В Москве он остановился у Штейнгеля, с которым познакомился еще когда писал «Войнаровского», и всюду, где только возможно, отыскивал сведения о ландшафте Сибири и быте ее обитателей. По странному стечению обстоятельств знакомство это состоялось в книжной лавке, где Штейнгель спрашивал сочинения Рылеева, а книготорговец представил ему самого автора. Они легко сошлись. К тому же еще оказалось, что Штейнгель связан делами с Российско-американской компанией.

Были дружеские встречи в доме у Рылеева, было совместное посещение ресторана «Лондон», где на уединенном балконе, перебирая случаи неурядиц и злоупотреблений, Штейнгель воскликнул: «И никто не вмешается! Никто не приложит рук! Неужели нет людей, которые думают об общем благе?» Трудно было усидеть при этих словах. Он вскочил, обнял Штейнгеля, хрипя зашептал: «Есть такие люди! Целое общество. Хочешь быть вместе с ними?» Он не стал тогда говорить о тайном обществе, но дал Штейнгелю рекомендательное письмо к Пущину. И теперь содружество обогатилось новым членом, вдумчивым и серьезным.

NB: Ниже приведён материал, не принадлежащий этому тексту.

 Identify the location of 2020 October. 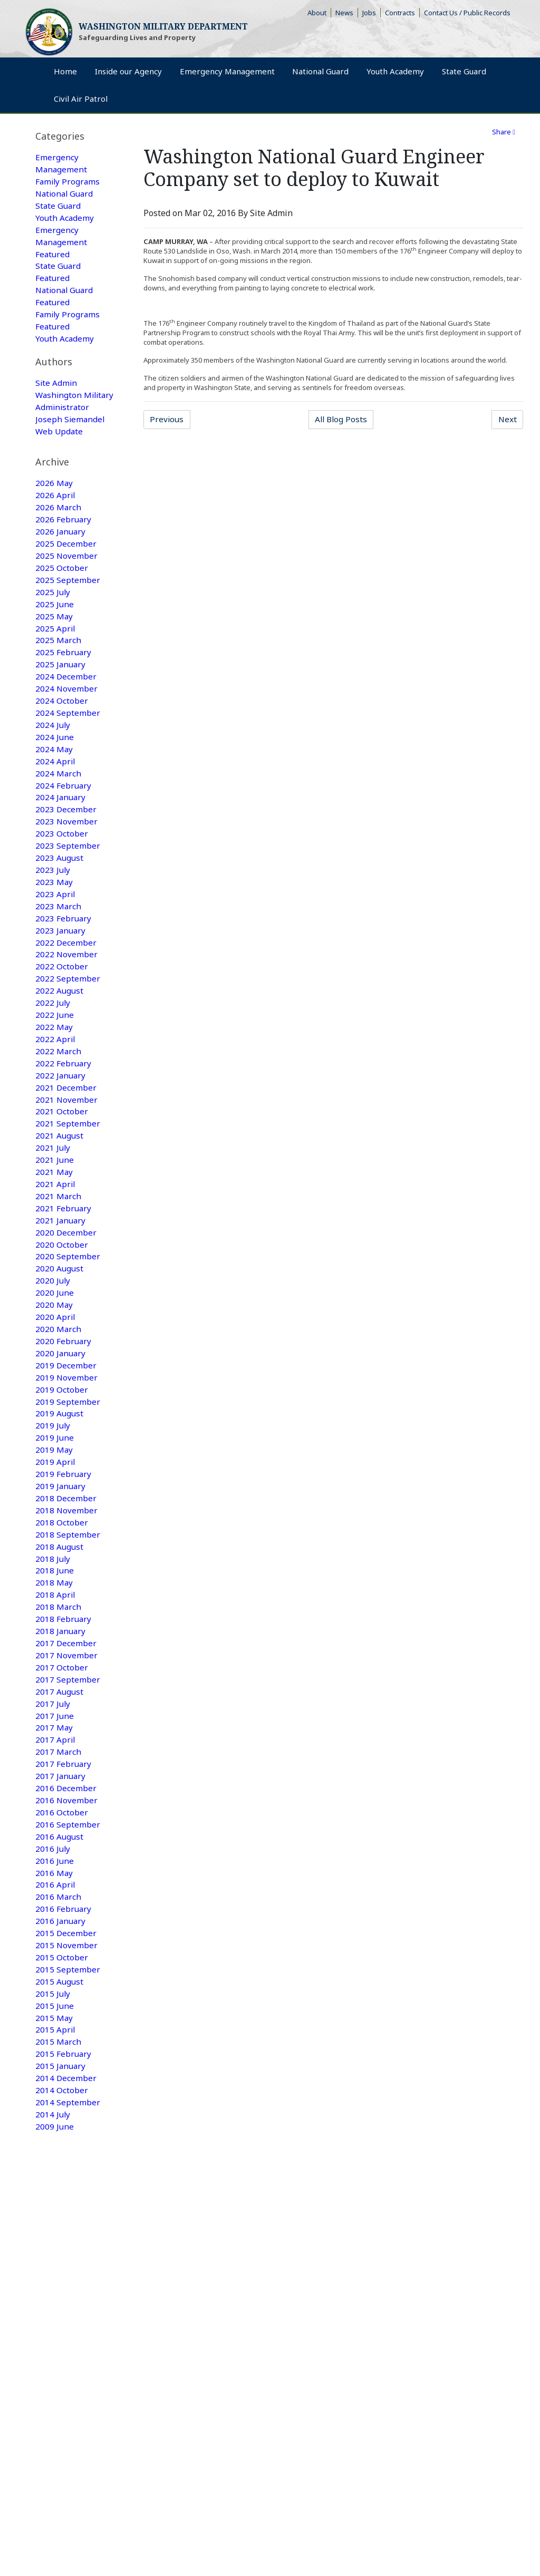 (61, 1305).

В доме Штейнгеля Рылеева приняли как родного, ласково и заботливо. Но когда он заговорил с хозяином об истинной цели своего приезда, тот объявил, что усилия его будут тщетны.

— Купцы своекорыстны и невежественны, — сказал он. — Менее всего их может увлечь мысль об общем благе.

— А я и не собираюсь с ними толковать о нем, — весело возразил Рылеев. — Мы поговорим об их благополучии.

И на другой день отправился к Прокофьеву, который на этот раз давал званый обед в семье, в старом московском доме.

Все было слишком, все чересчур в этой огромной комнате с чересчур низким потолком. И слишком жарко от пламени сотни свечей в пудовых серебряных канделябрах, и слишком шумно от гула голосов чуть что не сотни приглашенных на семейный обед, как написал в своем пригласительном письме директор компании Прокофьев. И слишком разновозрастно и разнокалиберно было это сборище, от седобородых старцев в сюртуках, похожих на поддевки, до новомодных щеголей с коками на лбу, стрекозиными фалдами фраков. Расторопные казачки, с ухватками половых из московских трактиров, вносили необъятные блюда, меняли тарелки и разом исчезали по взмаху бровей хозяина, а сам он часто покидал свое место, обходил стол, подливал вино, с медовой ласковостью уговаривал гостей кушать.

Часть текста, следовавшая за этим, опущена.